Hace cosa de tres años, fuimos de viaje con algunos amigos a recorrer el oeste de Europa. Comenzamos el viaje en Alemania y de ahí fuimos moviéndonos hacia, pasamos por Austria hasta Italia. En el país de las pastas y el buen vino es donde comenzó la verdadera aventura.
En una hostal en Roma, compartimos habitación con dos grupos más de amigos. Unos eran brasileños y los otros norteamericanos. Por casualidad estos dos grupos se dirigían a España. Habían estado platicando toda la tarde sobre la búsqueda de hoteles baratos en Madrid. Nosotros teníamos pensado seguir recorriendo Italia por unos días más. España era un destino dentro de nuestro viaje, pero todavía no habíamos pensado en buscar hoteles baratos en Madrid, ni nada por el estilo.

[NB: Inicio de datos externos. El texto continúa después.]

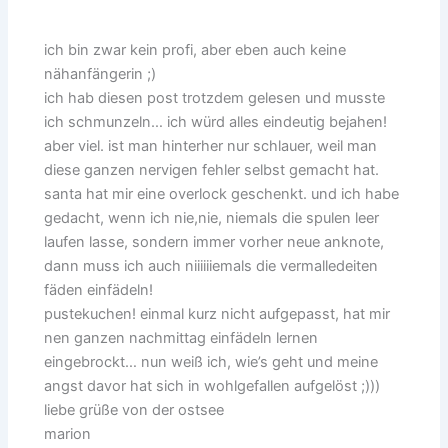
ich bin zwar kein profi, aber eben auch keine
nähanfängerin ;)
ich hab diesen post trotzdem gelesen und musste
ich schmunzeln… ich würd alles eindeutig bejahen!
aber viel. ist man hinterher nur schlauer, weil man
diese ganzen nervigen fehler selbst gemacht hat.
santa hat mir eine overlock geschenkt. und ich habe
gedacht, wenn ich nie,nie, niemals die spulen leer
laufen lasse, sondern immer vorher neue anknote,
dann muss ich auch niiiiiiemals die vermalledeiten
fäden einfädeln!
pustekuchen! einmal kurz nicht aufgepasst, hat mir
nen ganzen nachmittag einfädeln lernen
eingebrockt… nun weiß ich, wie’s geht und meine
angst davor hat sich in wohlgefallen aufgelöst ;)))
liebe grüße von der ostsee
marion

El problema vino, cuando por la mañana, mi compañero se encontró con que le faltaban los pasajes de avión para la vuelta a nuestro país que habíamos comprado esa misma tarde y debía guardar él. Parece que, por una de esas casualidades, su mochila de viaje era igual a la de uno de los chicos que había dormido con nosotros y en la oscuridad de la noche, confundió el bulto y puso los pasajes en la otra mochila. No teníamos un solo número telefónico de los chicos, por lo que tuvimos que aventurarnos a ir a buscarlos a Madrid.
Tardamos dos días en llegar. Pero lo más difícil no había llegado. En primer lugar, no sabíamos qué grupo tenía los pasajes, en segundo, no sabíamos en cuál de todos los hoteles baratos de Madrid es que se habían alojado. Si teníamos suerte, todavía continuaban el viaje juntos, pero no estábamos seguros. Para tener mejor éxito decidimos separarnos. Los cuatro nos fuimos a recorrer los hoteles baratos de Madrid con la esperanza de localizarlos. La tarea no era sencilla, sobre todo porque no conocíamos mucho la ciudad y en cada calle encontrábamos un nuevo hospedaje en donde podrían estar. Era como buscar una aguja en un pajar. Para colmo la red de Hoteles baratos en Madrid es increíblemente extensa.
Dos días después y con algo de 200 hoteles baratos de Madrid recorridos, las esperanzas se nos estaban agotando. Hasta que, en uno de ellos, el conserje del hotel recordó haber visto a un grupo de turistas de brasileños y norteamericanos. Dijo que los reconocía porque le parecía muy gracioso el modo en que se comunicaban entre ellos cuando intentaban mantener un diálogo en español. Así fue que dimos con ellos en un bar que quedaba a pocas cuadras de ese hotel. Se imaginarán nuestra alegría al reencontrarnos con nuestros boletos de vuelta. De no ser por la suerte que tuvimos, todavía estaríamos varados en Europa.